About this exercise: Find the lines holding the string "nước" in the data, then copy all of them.

Collected data:
______________________________
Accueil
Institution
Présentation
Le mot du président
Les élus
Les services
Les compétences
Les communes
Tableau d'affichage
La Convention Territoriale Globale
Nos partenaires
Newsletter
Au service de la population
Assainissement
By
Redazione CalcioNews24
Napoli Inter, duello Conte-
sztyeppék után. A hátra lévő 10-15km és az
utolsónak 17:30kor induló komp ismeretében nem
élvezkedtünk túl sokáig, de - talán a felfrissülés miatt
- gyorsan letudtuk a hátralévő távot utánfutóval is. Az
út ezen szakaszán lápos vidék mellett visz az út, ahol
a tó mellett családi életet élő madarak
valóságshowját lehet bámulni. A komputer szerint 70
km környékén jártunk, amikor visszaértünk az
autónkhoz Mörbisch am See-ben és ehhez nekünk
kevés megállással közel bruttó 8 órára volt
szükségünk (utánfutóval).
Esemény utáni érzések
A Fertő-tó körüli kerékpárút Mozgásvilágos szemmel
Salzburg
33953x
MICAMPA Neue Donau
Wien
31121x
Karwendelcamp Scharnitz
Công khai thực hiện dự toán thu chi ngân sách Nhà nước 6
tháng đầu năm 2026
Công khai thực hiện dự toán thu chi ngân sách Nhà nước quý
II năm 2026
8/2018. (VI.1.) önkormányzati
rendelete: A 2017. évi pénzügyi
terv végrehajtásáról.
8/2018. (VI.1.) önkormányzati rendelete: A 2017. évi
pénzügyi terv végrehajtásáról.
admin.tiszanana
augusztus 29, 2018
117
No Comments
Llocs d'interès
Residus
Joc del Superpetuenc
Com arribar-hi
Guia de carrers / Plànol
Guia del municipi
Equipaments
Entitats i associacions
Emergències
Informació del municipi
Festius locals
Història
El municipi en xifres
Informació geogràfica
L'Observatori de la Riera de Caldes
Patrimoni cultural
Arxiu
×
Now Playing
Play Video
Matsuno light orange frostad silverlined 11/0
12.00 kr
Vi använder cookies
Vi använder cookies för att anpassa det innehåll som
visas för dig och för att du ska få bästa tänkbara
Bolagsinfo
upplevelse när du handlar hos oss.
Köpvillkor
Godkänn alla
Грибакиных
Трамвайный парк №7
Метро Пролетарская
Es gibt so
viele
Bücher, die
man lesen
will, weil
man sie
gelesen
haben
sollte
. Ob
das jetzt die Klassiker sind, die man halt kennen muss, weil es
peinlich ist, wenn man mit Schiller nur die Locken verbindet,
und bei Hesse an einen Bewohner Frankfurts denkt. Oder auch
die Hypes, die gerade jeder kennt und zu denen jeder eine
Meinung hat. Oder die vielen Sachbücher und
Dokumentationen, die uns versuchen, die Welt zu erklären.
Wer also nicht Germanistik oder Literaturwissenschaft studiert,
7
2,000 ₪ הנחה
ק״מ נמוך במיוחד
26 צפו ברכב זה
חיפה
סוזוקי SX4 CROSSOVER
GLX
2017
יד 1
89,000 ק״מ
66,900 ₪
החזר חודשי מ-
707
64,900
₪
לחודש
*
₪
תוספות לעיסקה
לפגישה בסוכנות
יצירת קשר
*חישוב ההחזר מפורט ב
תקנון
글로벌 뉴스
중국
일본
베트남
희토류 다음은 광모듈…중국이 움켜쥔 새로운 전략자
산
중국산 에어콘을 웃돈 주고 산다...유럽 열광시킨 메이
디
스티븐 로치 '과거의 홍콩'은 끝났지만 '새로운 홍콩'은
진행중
______________________________
Answer below:
Công khai thực hiện dự toán thu chi ngân sách Nhà nước 6
Công khai thực hiện dự toán thu chi ngân sách Nhà nước quý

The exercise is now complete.